SentencePiece Tokens: ['token', '##ization', 'is', 'crucial', 'for', 'nl', '##p', 'models', '!']


**Comparison of outputs**
Given the text:

"Tokenization is crucial for NLP models!"

**For Word-level Tokenization** = Word level Tokens: ['Tokenization', 'is', 'crucial', 'for', 'NLP', 'models', '!']

**For character level tokenization** = Chraracter level Tokens: ['T', 'o', 'k', 'i', 'n', 'i', 'z', 'a', 't', 'i', 'o', 'n', ' ', 'i', 's', ' ', 'c', 'r', 'u', 'c', 'i', 'a', 'l', ' ', 'f', 'o', 'r', ' ', 'N', 'L', 'P', ' ', 'm', 'o', 'd', 'e', 'l', 's', '!']

**For Byte Pair Encoding** = BPE Tokens: ['Token', 'ization', 'Ġis', 'Ġcrucial', 'Ġfor', 'ĠN', 'LP', 'Ġmodels', '!']

**For Wordpiece Tokenizer** = WordPiece Tokens: ['token', '##ization', 'is', 'crucial', 'for', 'nl', '##p', 'models', '!']

**SentencePiece Tokenizer** = ['token', '##ization', 'is', 'crucial', 'for', 'nl', '##p', 'models', '!']
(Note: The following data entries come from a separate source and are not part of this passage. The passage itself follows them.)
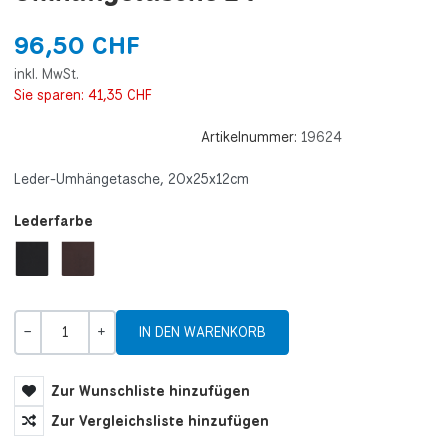
96,50 CHF
inkl. MwSt.
Sie sparen:
41,35 CHF
Artikelnummer:
19624
Leder-Umhängetasche, 20x25x12cm
Lederfarbe
Menge
-
+
Zur Wunschliste hinzufügen
Zur Vergleichsliste hinzufügen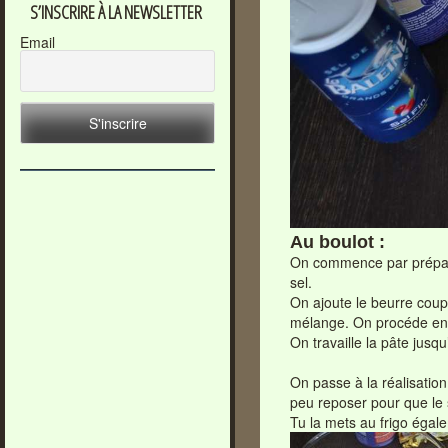
S’INSCRIRE À LA NEWSLETTER
Email
Au boulot :
On commence par préparer
sel.
On ajoute le beurre coup
mélange. On procéde en “
On travaille la pâte jusq
On passe à la réalisation
peu reposer pour que le 
Tu la mets au frigo égal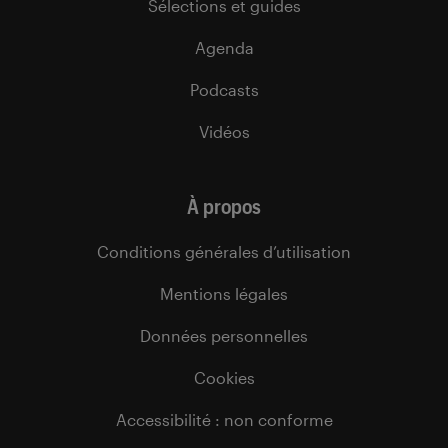
Sélections et guides
Agenda
Podcasts
Vidéos
À propos
Conditions générales d’utilisation
Mentions légales
Données personnelles
Cookies
Accessibilité : non conforme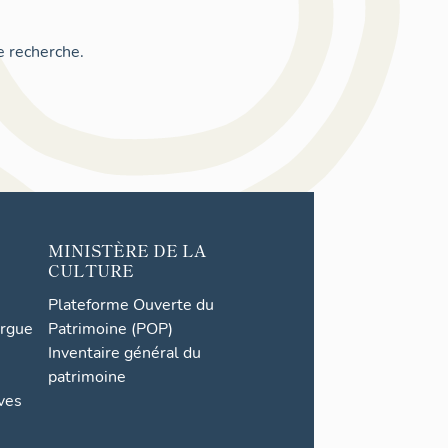
e recherche.
MINISTÈRE DE LA
CULTURE
Plateforme Ouverte du
orgue
Patrimoine (POP)
Inventaire général du
patrimoine
ives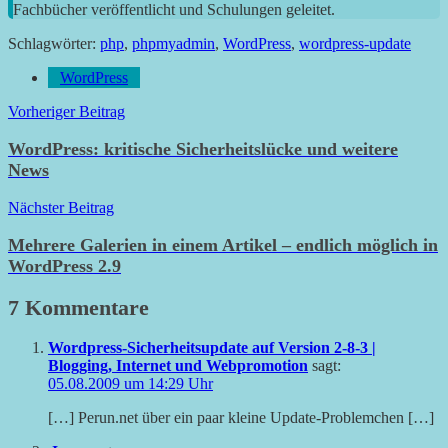
Fachbücher veröffentlicht und Schulungen geleitet.
Schlagwörter:
php
,
phpmyadmin
,
WordPress
,
wordpress-update
WordPress
Beitragsnavigation
Vorheriger Beitrag
WordPress: kritische Sicherheitslücke und weitere
News
Nächster Beitrag
Mehrere Galerien in einem Artikel – endlich möglich in
WordPress 2.9
7 Kommentare
Wordpress-Sicherheitsupdate auf Version 2-8-3 |
Blogging, Internet und Webpromotion
sagt:
05.08.2009 um 14:29 Uhr
[…] Perun.net über ein paar kleine Update-Problemchen […]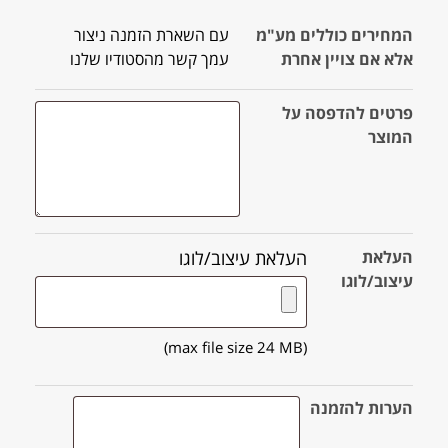
המחירים כוללים מע"מ
עם השארת הזמנה ניצור
אלא אם צויין אחרת
עמך קשר מהסטודיו שלנו
פרטים להדפסה על
המוצר
העלאת
העלאת עיצוב/לוגו
עיצוב/לוגו
(max file size 24 MB)
הערות להזמנה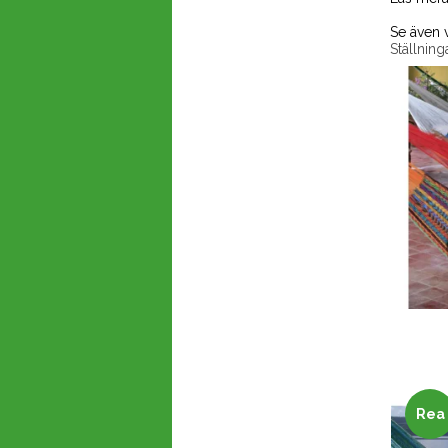
Se även v
Ställning
Rea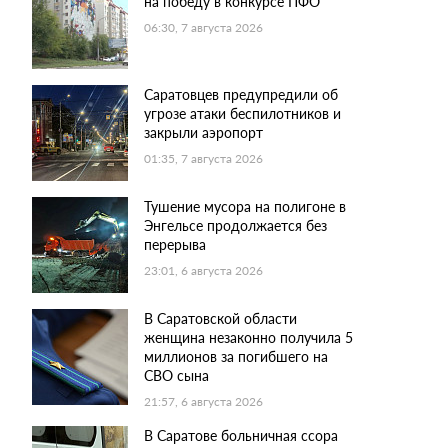
на победу в конкурсе ПФО
06:30, 7 августа 2026
Саратовцев предупредили об
угрозе атаки беспилотников и
закрыли аэропорт
01:35, 7 августа 2026
Тушение мусора на полигоне в
Энгельсе продолжается без
перерыва
23:01, 6 августа 2026
В Саратовской области
женщина незаконно получила 5
миллионов за погибшего на
СВО сына
21:57, 6 августа 2026
В Саратове больничная ссора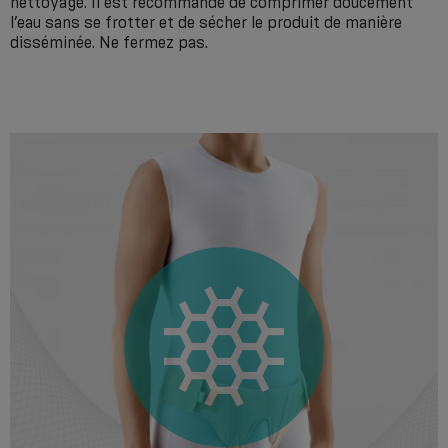
nettoyage. Il est recommandé de comprimer doucement
l’eau sans se frotter et de sécher le produit de manière
disséminée. Ne fermez pas.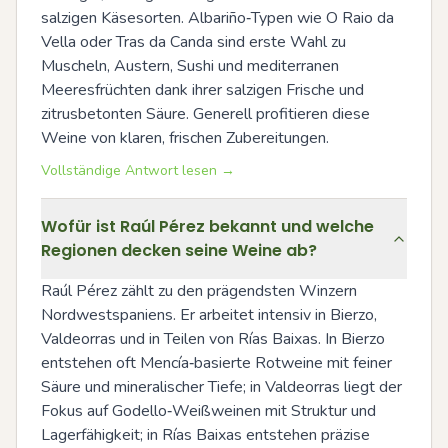
salzigen Käsesorten. Albariño‑Typen wie O Raio da 
Vella oder Tras da Canda sind erste Wahl zu 
Muscheln, Austern, Sushi und mediterranen 
Meeresfrüchten dank ihrer salzigen Frische und 
zitrusbetonten Säure. Generell profitieren diese 
Weine von klaren, frischen Zubereitungen.
Vollständige Antwort lesen →
Wofür ist Raúl Pérez bekannt und welche
Regionen decken seine Weine ab?
Raúl Pérez zählt zu den prägendsten Winzern 
Nordwestspaniens. Er arbeitet intensiv in Bierzo, 
Valdeorras und in Teilen von Rías Baixas. In Bierzo 
entstehen oft Mencía‑basierte Rotweine mit feiner 
Säure und mineralischer Tiefe; in Valdeorras liegt der 
Fokus auf Godello‑Weißweinen mit Struktur und 
Lagerfähigkeit; in Rías Baixas entstehen präzise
**Discussion: Advantages and Limitations**
**Word-level:**       

                        Advantages: - Easy to understand
                                    - Preserves full word meanings

                       Disadvantages: - Struggles with unknown words (OOV problem)
                                      - Vocabulary can become very large

**Character-level:**

                       Advantages: - No OOV issues (any text can be processed)
                                   - Small vocabulary size

                      Disadvantages: - Longer sequences → slower training
                                     - Hard to capture word-level meaning

**Byte Pair Encoding (BPE):**

                        Advantages: - Balances between full words and subwords
                                    - Reduces OOVs
                                    - Efficient on medium-sized data

                        Disadvantages: - Might break rare or new words awkwardly
                                       - Vocabulary still needs careful tuning

**Wordpiece Tokenizer:**

                          Advantages:  - Better handling of unseen words
                                       - Optimized for large datasets
                                       - Used in models like BERT

                          Disadvantages: - Requires large training corpora
                                          - More complex preprocessing

**SentencePiece:**          

                          Advantages:  - Language-independent (works without spaces)
                                       - Great for low-resource languages
                                       - Trains directly on raw text
                          Disadvantages: - Slightly more complicated setup
                                         - May not perfectly align with intuitive word boundaries


**Final Summary**

1. Word-level is simple but brittle (bad with unknown words).

2. Character-level is flexible but impractical for long sequences.

3. BPE/WordPiece/SentencePiece (Subword tokenizers) offer the best of both worlds:
smaller vocabularies, good handling of new words, and better generalization.